2. Ascertaining the differences between the prior art and the claims at issue.
3. Resolving the level of ordinary skill in the pertinent art.
4. Considering objective evidence present in the application indicating obviousness or nonobviousness.
Claims 1-4, 12-14, and 20 are rejected under 35 U.S.C. 103 as being unpatentable over David et al. ("US 20190370665 A1", hereinafter "David") in view of Cao et al. ("Towards Making Systems Forget with Machine Unlearning", hereinafter "Cao").

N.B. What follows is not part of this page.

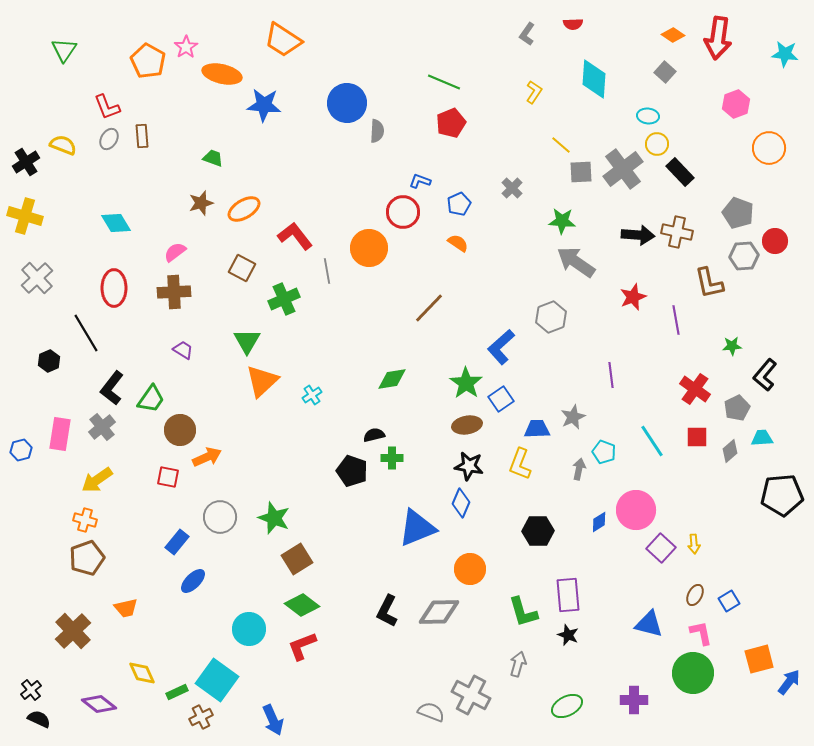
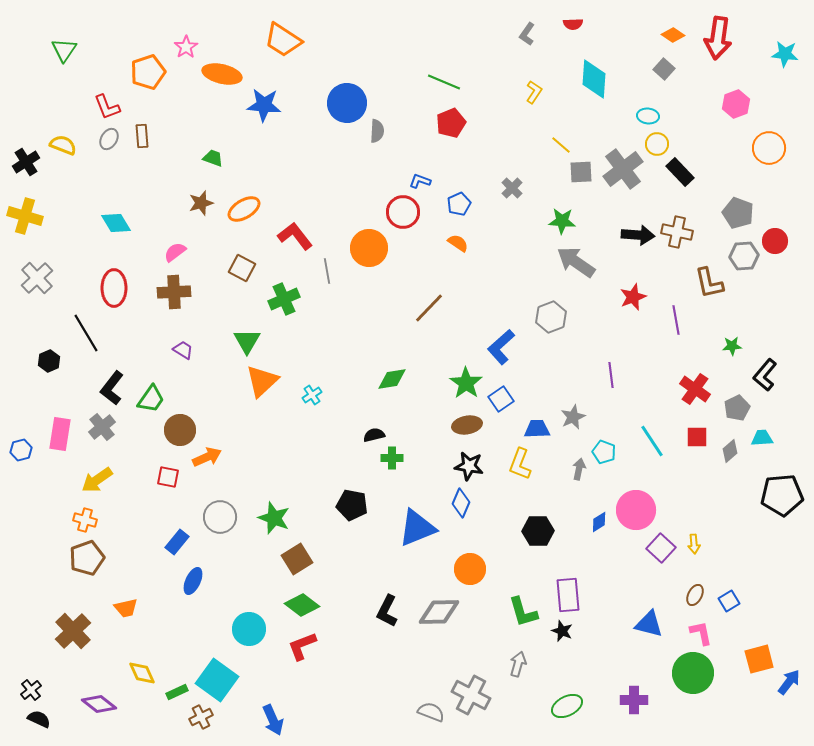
orange pentagon at (148, 61): moved 11 px down; rotated 24 degrees clockwise
gray square at (665, 72): moved 1 px left, 3 px up
black pentagon at (352, 471): moved 34 px down; rotated 8 degrees counterclockwise
blue ellipse at (193, 581): rotated 20 degrees counterclockwise
black star at (568, 635): moved 6 px left, 4 px up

Regarding claim 1, David teaches An electronic device (¶0067), comprising: 
circuitry (¶0048) configured to: 
receive a data subset of a first dataset associated with a user (“Local endpoint device(s) 214 may include a randomization engine for generating fully or semi-random input data for probing the target model. Local endpoint device(s) 214 may include one or more input device(s) 222 for receiving input from a user (e.g., neural network parameters, such as, numbers, sizes, dimensions and configurations of neurons, synapses, and layers, accuracy or training thresholds, etc.).” [¶0046; randomly probing input data from an original dataset corresponds to a data subset of a first dataset]);
train a first machine learning model based on the first dataset associated with the user (“A local device (e.g., 214 of FIG. 2) cannot directly copy or retrain target neural network 100 using conventional methods because the target neural network 100 itself as well as the original training dataset (“first dataset”) used to train target neural network 100 are inaccessible to the local device.” [¶0039; target neural network corresponds to a first machine learning model.]); 
train a second machine learning model based on the received data subset (“Local endpoint device(s) 214 may use the random probe dataset (received data subset) to train a new model to mimic the target model, in various embodiments, memory 220 may store the entire random probe dataset used to train the new model at once (corresponds to training a second machine learning model), or may incrementally store on-the-fly each single or set of multiple training samples used in the current iteration or epoch, after which the subset is deleted (e.g., by active deletion or replacing the least recently used sample by a new sample).” [¶0045]); 
and 
update the trained first machine learning model, [based on the application of the transformation function on the trained first machine learning model], wherein the update of the trained first machine learning model corresponds to an unlearning of at least one of the received data subset or a set of features associated with the second machine learning model (“Because the random probe data acts as a placeholder for the original training dataset, adding or deleting data therefrom will effect substantially the same change in the model as if the data were added or deleted to/from the original training dataset. Thus, the target model may be modified or improved (“updating”) without ever accessing the original training dataset.” [¶0030; deleting data corresponds to “unlearning”]).
However David fails to explicitly teach apply, based on the trained second machine learning model, a transformation function on the trained first machine learning model 
updating… based on the application of the transformation function on the trained first machine learning model 
Cao teaches apply, based on the trained second machine learning model, a transformation function on the trained first machine learning model 
(“Fig. 1: Unlearning idea. Instead of making a model directly depend on each training data sample (left), we convert the learning algorithm into a summation form (right). Specifically, each summation is the sum of transformed data samples, where the transformation functions gi are efficiently computable.” [pg. 464, Fig. 1])
updating… based on the application of the transformation function on the trained first machine learning model (“To prepare for unlearning, we transform learning algorithms in a system to a form consisting of a small number of summations [33]. Each summation is the sum of some efficiently computable transformation of the training data samples. The learning algorithms depend only on the summations, not individual data. These summations are saved together with the trained model. (The rest of the system may still ask for individual data and there is no injected noise as there is in differential privacy.) Then, in the unlearning process, we subtract the data to forget from each summation, and then update the model.” [pg. 464, bottom right para – pg. 465, top left para])
It would have been obvious to one of ordinary skill in the art before the effective filing date to modify David’s data unlearning method by implementing the transformation function of Cao’s machine unlearning method. One would have been motivated to make this modification as it would lead to efficient unlearning without retraining from scratch. [pg. 464, B. Machine Unlearning, ¶1, Cao]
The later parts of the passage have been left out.